All entries below are to be copied precisely as they appear.

Collected data entries
----------------------------------------
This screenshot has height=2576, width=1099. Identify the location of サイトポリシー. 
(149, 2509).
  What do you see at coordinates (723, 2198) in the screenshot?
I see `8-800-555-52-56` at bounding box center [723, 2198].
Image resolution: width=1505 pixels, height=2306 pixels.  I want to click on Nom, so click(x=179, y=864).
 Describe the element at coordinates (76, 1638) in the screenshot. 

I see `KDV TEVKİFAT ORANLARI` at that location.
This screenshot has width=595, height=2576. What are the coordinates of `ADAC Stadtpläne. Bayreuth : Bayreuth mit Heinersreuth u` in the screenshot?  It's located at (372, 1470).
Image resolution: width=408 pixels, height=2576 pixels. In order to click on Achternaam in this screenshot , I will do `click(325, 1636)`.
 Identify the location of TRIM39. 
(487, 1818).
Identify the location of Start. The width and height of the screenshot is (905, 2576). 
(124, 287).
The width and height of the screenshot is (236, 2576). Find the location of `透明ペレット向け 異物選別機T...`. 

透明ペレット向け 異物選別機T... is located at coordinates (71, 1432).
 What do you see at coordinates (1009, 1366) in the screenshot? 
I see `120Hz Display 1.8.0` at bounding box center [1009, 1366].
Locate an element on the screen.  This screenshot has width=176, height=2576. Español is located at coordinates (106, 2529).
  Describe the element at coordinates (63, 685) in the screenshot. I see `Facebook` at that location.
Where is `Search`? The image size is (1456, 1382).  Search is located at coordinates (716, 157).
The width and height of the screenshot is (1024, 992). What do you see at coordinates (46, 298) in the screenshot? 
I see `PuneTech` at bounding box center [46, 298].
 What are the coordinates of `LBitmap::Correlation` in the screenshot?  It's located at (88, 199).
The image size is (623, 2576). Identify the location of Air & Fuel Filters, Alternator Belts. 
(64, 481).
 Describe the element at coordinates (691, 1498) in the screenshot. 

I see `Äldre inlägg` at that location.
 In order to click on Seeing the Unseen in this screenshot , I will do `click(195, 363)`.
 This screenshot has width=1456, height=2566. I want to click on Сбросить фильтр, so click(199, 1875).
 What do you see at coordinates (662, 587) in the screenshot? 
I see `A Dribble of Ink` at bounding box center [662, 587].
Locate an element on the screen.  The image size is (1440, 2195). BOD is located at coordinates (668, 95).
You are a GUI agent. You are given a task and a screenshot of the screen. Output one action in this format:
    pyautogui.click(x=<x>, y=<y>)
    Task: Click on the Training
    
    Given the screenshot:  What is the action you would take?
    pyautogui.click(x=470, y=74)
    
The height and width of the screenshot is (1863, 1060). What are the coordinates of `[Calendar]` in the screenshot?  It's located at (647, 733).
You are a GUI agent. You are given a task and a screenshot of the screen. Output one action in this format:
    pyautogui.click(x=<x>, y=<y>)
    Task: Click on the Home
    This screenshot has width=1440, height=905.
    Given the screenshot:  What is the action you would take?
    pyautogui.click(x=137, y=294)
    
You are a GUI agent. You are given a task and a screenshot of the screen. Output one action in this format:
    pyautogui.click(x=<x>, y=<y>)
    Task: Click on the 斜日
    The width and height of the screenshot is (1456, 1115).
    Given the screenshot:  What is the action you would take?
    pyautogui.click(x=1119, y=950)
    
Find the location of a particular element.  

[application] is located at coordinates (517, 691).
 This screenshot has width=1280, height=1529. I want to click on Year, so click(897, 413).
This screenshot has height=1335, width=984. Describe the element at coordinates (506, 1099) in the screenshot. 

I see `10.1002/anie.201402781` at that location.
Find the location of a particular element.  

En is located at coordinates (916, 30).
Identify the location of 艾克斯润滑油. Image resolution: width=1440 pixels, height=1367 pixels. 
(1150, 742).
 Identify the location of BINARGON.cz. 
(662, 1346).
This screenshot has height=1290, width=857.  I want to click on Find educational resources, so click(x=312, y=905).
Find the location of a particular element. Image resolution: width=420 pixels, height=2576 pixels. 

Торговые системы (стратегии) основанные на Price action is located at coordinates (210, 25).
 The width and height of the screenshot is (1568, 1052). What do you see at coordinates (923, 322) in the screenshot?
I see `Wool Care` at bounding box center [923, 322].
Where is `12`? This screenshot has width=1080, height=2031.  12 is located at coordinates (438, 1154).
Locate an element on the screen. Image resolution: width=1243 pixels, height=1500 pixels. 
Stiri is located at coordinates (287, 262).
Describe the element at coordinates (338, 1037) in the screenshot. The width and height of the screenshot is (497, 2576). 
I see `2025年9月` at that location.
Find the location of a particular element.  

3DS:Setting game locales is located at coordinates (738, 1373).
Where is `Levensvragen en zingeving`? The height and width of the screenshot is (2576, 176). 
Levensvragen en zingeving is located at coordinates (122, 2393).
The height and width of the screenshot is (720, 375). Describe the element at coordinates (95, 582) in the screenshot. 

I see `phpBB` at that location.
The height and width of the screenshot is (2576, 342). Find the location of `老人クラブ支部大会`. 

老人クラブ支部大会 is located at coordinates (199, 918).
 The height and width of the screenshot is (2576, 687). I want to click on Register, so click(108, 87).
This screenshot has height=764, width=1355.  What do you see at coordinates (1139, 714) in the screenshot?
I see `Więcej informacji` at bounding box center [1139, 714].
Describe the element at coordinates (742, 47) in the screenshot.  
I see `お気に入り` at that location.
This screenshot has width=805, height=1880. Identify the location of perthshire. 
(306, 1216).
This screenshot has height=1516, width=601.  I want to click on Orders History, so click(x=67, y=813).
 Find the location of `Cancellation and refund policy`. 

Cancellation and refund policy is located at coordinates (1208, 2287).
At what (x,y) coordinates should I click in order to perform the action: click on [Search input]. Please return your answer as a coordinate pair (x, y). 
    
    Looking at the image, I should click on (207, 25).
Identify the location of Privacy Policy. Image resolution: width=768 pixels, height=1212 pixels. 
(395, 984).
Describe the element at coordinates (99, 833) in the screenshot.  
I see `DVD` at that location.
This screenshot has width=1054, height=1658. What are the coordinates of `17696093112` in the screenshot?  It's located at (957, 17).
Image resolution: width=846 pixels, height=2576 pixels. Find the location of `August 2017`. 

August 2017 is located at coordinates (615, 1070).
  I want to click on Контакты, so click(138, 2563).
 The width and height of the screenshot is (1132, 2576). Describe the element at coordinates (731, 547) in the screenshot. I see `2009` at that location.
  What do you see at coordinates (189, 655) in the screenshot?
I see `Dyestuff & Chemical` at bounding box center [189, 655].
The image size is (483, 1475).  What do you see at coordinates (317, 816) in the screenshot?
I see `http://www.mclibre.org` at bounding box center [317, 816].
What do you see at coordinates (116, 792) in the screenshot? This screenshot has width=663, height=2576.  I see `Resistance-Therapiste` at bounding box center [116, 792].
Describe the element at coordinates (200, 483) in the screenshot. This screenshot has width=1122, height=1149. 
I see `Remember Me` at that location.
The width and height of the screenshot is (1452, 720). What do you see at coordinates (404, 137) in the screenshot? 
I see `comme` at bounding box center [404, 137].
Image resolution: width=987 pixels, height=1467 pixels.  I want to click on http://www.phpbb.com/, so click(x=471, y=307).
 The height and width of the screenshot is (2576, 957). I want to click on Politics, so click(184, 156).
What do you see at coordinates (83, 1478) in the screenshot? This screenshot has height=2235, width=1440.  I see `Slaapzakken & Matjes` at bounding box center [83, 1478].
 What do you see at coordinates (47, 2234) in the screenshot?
----------------------------------------
- Written response
This screenshot has height=2576, width=1099. Identify the location of サイトポリシー. 
(149, 2509).
  What do you see at coordinates (723, 2198) in the screenshot?
I see `8-800-555-52-56` at bounding box center [723, 2198].
Image resolution: width=1505 pixels, height=2306 pixels.  I want to click on Nom, so click(x=179, y=864).
 Describe the element at coordinates (76, 1638) in the screenshot. 

I see `KDV TEVKİFAT ORANLARI` at that location.
This screenshot has width=595, height=2576. What are the coordinates of `ADAC Stadtpläne. Bayreuth : Bayreuth mit Heinersreuth u` in the screenshot?  It's located at (372, 1470).
Image resolution: width=408 pixels, height=2576 pixels. In order to click on Achternaam in this screenshot , I will do `click(325, 1636)`.
 Identify the location of TRIM39. 
(487, 1818).
Identify the location of Start. The width and height of the screenshot is (905, 2576). 
(124, 287).
The width and height of the screenshot is (236, 2576). Find the location of `透明ペレット向け 異物選別機T...`. 

透明ペレット向け 異物選別機T... is located at coordinates (71, 1432).
 What do you see at coordinates (1009, 1366) in the screenshot? 
I see `120Hz Display 1.8.0` at bounding box center [1009, 1366].
Locate an element on the screen.  This screenshot has width=176, height=2576. Español is located at coordinates (106, 2529).
  Describe the element at coordinates (63, 685) in the screenshot. I see `Facebook` at that location.
Where is `Search`? The image size is (1456, 1382).  Search is located at coordinates (716, 157).
The width and height of the screenshot is (1024, 992). What do you see at coordinates (46, 298) in the screenshot? 
I see `PuneTech` at bounding box center [46, 298].
 What are the coordinates of `LBitmap::Correlation` in the screenshot?  It's located at (88, 199).
The image size is (623, 2576). Identify the location of Air & Fuel Filters, Alternator Belts. 
(64, 481).
 Describe the element at coordinates (691, 1498) in the screenshot. 

I see `Äldre inlägg` at that location.
 In order to click on Seeing the Unseen in this screenshot , I will do `click(195, 363)`.
 This screenshot has width=1456, height=2566. I want to click on Сбросить фильтр, so click(199, 1875).
 What do you see at coordinates (662, 587) in the screenshot? 
I see `A Dribble of Ink` at bounding box center [662, 587].
Locate an element on the screen.  The image size is (1440, 2195). BOD is located at coordinates (668, 95).
You are a GUI agent. You are given a task and a screenshot of the screen. Output one action in this format:
    pyautogui.click(x=<x>, y=<y>)
    Task: Click on the Training
    
    Given the screenshot:  What is the action you would take?
    pyautogui.click(x=470, y=74)
    
The height and width of the screenshot is (1863, 1060). What are the coordinates of `[Calendar]` in the screenshot?  It's located at (647, 733).
You are a GUI agent. You are given a task and a screenshot of the screen. Output one action in this format:
    pyautogui.click(x=<x>, y=<y>)
    Task: Click on the Home
    This screenshot has width=1440, height=905.
    Given the screenshot:  What is the action you would take?
    pyautogui.click(x=137, y=294)
    
You are a GUI agent. You are given a task and a screenshot of the screen. Output one action in this format:
    pyautogui.click(x=<x>, y=<y>)
    Task: Click on the 斜日
    The width and height of the screenshot is (1456, 1115).
    Given the screenshot:  What is the action you would take?
    pyautogui.click(x=1119, y=950)
    
Find the location of a particular element.  

[application] is located at coordinates (517, 691).
 This screenshot has width=1280, height=1529. I want to click on Year, so click(897, 413).
This screenshot has height=1335, width=984. Describe the element at coordinates (506, 1099) in the screenshot. 

I see `10.1002/anie.201402781` at that location.
Find the location of a particular element.  

En is located at coordinates (916, 30).
Identify the location of 艾克斯润滑油. Image resolution: width=1440 pixels, height=1367 pixels. 
(1150, 742).
 Identify the location of BINARGON.cz. 
(662, 1346).
This screenshot has height=1290, width=857.  I want to click on Find educational resources, so click(x=312, y=905).
Find the location of a particular element. Image resolution: width=420 pixels, height=2576 pixels. 

Торговые системы (стратегии) основанные на Price action is located at coordinates (210, 25).
 The width and height of the screenshot is (1568, 1052). What do you see at coordinates (923, 322) in the screenshot?
I see `Wool Care` at bounding box center [923, 322].
Where is `12`? This screenshot has width=1080, height=2031.  12 is located at coordinates (438, 1154).
Locate an element on the screen. Image resolution: width=1243 pixels, height=1500 pixels. 
Stiri is located at coordinates (287, 262).
Describe the element at coordinates (338, 1037) in the screenshot. The width and height of the screenshot is (497, 2576). 
I see `2025年9月` at that location.
Find the location of a particular element.  

3DS:Setting game locales is located at coordinates (738, 1373).
Where is `Levensvragen en zingeving`? The height and width of the screenshot is (2576, 176). 
Levensvragen en zingeving is located at coordinates (122, 2393).
The height and width of the screenshot is (720, 375). Describe the element at coordinates (95, 582) in the screenshot. 

I see `phpBB` at that location.
The height and width of the screenshot is (2576, 342). Find the location of `老人クラブ支部大会`. 

老人クラブ支部大会 is located at coordinates (199, 918).
 The height and width of the screenshot is (2576, 687). I want to click on Register, so click(108, 87).
This screenshot has height=764, width=1355.  What do you see at coordinates (1139, 714) in the screenshot?
I see `Więcej informacji` at bounding box center [1139, 714].
Describe the element at coordinates (742, 47) in the screenshot.  
I see `お気に入り` at that location.
This screenshot has width=805, height=1880. Identify the location of perthshire. 
(306, 1216).
This screenshot has height=1516, width=601.  I want to click on Orders History, so click(x=67, y=813).
 Find the location of `Cancellation and refund policy`. 

Cancellation and refund policy is located at coordinates (1208, 2287).
At what (x,y) coordinates should I click in order to perform the action: click on [Search input]. Please return your answer as a coordinate pair (x, y). 
    
    Looking at the image, I should click on (207, 25).
Identify the location of Privacy Policy. Image resolution: width=768 pixels, height=1212 pixels. 
(395, 984).
Describe the element at coordinates (99, 833) in the screenshot.  
I see `DVD` at that location.
This screenshot has width=1054, height=1658. What are the coordinates of `17696093112` in the screenshot?  It's located at (957, 17).
Image resolution: width=846 pixels, height=2576 pixels. Find the location of `August 2017`. 

August 2017 is located at coordinates (615, 1070).
  I want to click on Контакты, so click(138, 2563).
 The width and height of the screenshot is (1132, 2576). Describe the element at coordinates (731, 547) in the screenshot. I see `2009` at that location.
  What do you see at coordinates (189, 655) in the screenshot?
I see `Dyestuff & Chemical` at bounding box center [189, 655].
The image size is (483, 1475).  What do you see at coordinates (317, 816) in the screenshot?
I see `http://www.mclibre.org` at bounding box center [317, 816].
What do you see at coordinates (116, 792) in the screenshot? This screenshot has width=663, height=2576.  I see `Resistance-Therapiste` at bounding box center [116, 792].
Describe the element at coordinates (200, 483) in the screenshot. This screenshot has width=1122, height=1149. 
I see `Remember Me` at that location.
The width and height of the screenshot is (1452, 720). What do you see at coordinates (404, 137) in the screenshot? 
I see `comme` at bounding box center [404, 137].
Image resolution: width=987 pixels, height=1467 pixels.  I want to click on http://www.phpbb.com/, so click(x=471, y=307).
 The height and width of the screenshot is (2576, 957). I want to click on Politics, so click(184, 156).
What do you see at coordinates (83, 1478) in the screenshot? This screenshot has height=2235, width=1440.  I see `Slaapzakken & Matjes` at bounding box center [83, 1478].
 What do you see at coordinates (47, 2234) in the screenshot?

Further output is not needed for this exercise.